АРЫК
Во дворе шумит арык. Днем и ночью, зимой и летом слышен его неумолчный, чуть картавый говор, Ранней весной, когда в горах начинают таять снега и реки выходят из берегов, вода в арыке делается бурливой и мутной, иногда она течет совсем коричневая, почти красная. По ночам слышно, как она сбивает камни в запруде и обглаженные валуны стукаются друг о друга под водой с плотным цокотом.
А ближе к осени арык становится совсем прозрачным, стеклянным. Он журчит неторопливо, размеренно, навевая сонное успокоение его перекрученная струя кажется застывшей, недвижимой, но вот мелькнет в ней одинокий желтеющий лист или сухая веточка юркнет коричневой змейкой. И снова застынет прозрачная струя, словно неживая, словно отлили ее из чистейшего стекла.

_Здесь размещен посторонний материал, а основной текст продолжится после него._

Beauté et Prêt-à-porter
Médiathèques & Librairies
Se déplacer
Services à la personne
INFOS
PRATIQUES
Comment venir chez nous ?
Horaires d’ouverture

Зимними ночами арык затягивался льдистой коркой по берегам. Иногда в морозы покрепче, под утро, он, казалось, совсем смолкал, зажатый с двух сторон ледяными наростами. Но это лишь казалось. Если присмотреться, то даже в морозном лунном свете можно было увидеть, как упрямо бьется жизнь в узкой расселине посредине. И можно было услышать, как негромко, но безумолчно продолжает он свою песню. Свою нескончаемую песню.
«… 29 октября наши войска вели бои с противником на Волоколамском, Можайском и Малоярославском направлениях.

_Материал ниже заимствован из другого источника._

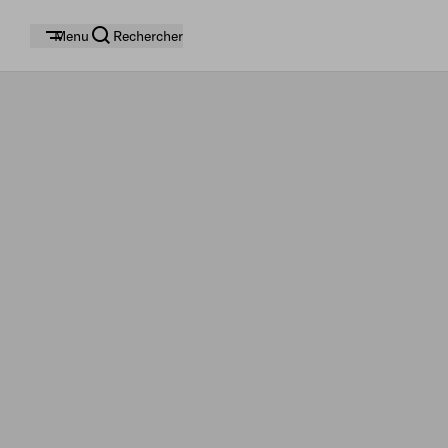
Menu
Rechercher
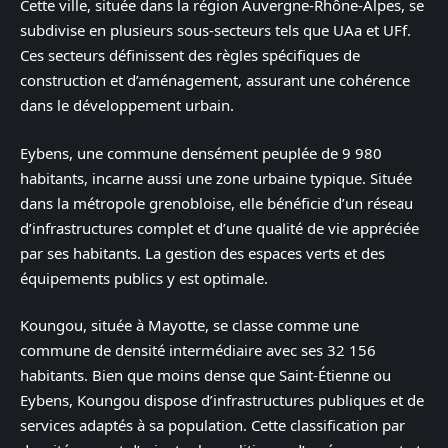
Cette ville, située dans la région Auvergne-Rhône-Alpes, se
subdivise en plusieurs sous-secteurs tels que UAa et UFf.
Ces secteurs définissent des règles spécifiques de
construction et d’aménagement, assurant une cohérence
dans le développement urbain.
Eybens, une commune densément peuplée de 9 980
habitants, incarne aussi une zone urbaine typique. Située
dans la métropole grenobloise, elle bénéficie d’un réseau
d’infrastructures complet et d’une qualité de vie appréciée
par ses habitants. La gestion des espaces verts et des
équipements publics y est optimale.
Koungou, située à Mayotte, se classe comme une
commune de densité intermédiaire avec ses 32 156
habitants. Bien que moins dense que Saint-Étienne ou
Eybens, Koungou dispose d’infrastructures publiques et de
services adaptés à sa population. Cette classification par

Наши части отбили ряд ожесточенных атак противника. За 29 октября под Москвой сбито 39 вражеских самолетов. Наши войска оставили Харьков.
Немецкие фашисты собирались взять Харьков в сентябре месяце, но эти планы немецкого командования остались на бумаге. Харьков оставлен нашими войсками по стратегическим соображениям, в момент, когда советское командование нашло нужным, а не тогда, когда этого хотели немцы. В ходе боев за Харьков немецко-фашистские войска потеряли…»

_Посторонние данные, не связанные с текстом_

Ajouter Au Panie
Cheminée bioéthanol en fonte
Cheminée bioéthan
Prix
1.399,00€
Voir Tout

Отхожу от столба, быстро шагаю через проходную, — и дальше по территории, к цеху. Здесь визжат машины — и не слышно этого голоса, но он стоит у меня в ушах, он гремит у меня в ушах, он заполняет мое сердце, и мозг, и руки, и ноги, и я ничего сейчас не слышу и не вижу, кроме него. Словно слепой, почти ощупью, добираюсь до нашей «клетки», достаю зубило и молоток — они лежат в углу между верстаком и стенкой — и шагаю в самый дальний конец здания, в третью секцию. Здесь еще холодно, пусто, стоят безжизненные, холодные ткацкие станки. Мы с Мишей раздолбили все стены, мы должны дать им жизнь, этим машинам, но пока еще не все закончено и рабочих сюда не присылают, а мы долбаем и долбаем кирпич, и временами кажется, что этому не будет конца, что это просто какое-то изощренное испытание: выдолбить по кирпичу все эти огромные стены — и вот тогда, быть может, дела на фронте пойдут хорошо.